Prompt — Every line below should be repeated exactly as written.

Data shown —
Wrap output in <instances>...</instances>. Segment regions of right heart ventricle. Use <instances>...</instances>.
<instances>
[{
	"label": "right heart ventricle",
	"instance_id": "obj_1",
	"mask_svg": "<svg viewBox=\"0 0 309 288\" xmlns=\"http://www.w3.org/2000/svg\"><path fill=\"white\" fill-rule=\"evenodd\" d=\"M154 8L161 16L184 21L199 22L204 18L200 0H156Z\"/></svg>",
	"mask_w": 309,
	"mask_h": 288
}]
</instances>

Finished task —
Wrap output in <instances>...</instances>. Segment regions of right heart ventricle. Use <instances>...</instances>.
<instances>
[{
	"label": "right heart ventricle",
	"instance_id": "obj_1",
	"mask_svg": "<svg viewBox=\"0 0 309 288\" xmlns=\"http://www.w3.org/2000/svg\"><path fill=\"white\" fill-rule=\"evenodd\" d=\"M154 8L161 16L184 21L199 22L204 18L200 0H156Z\"/></svg>",
	"mask_w": 309,
	"mask_h": 288
}]
</instances>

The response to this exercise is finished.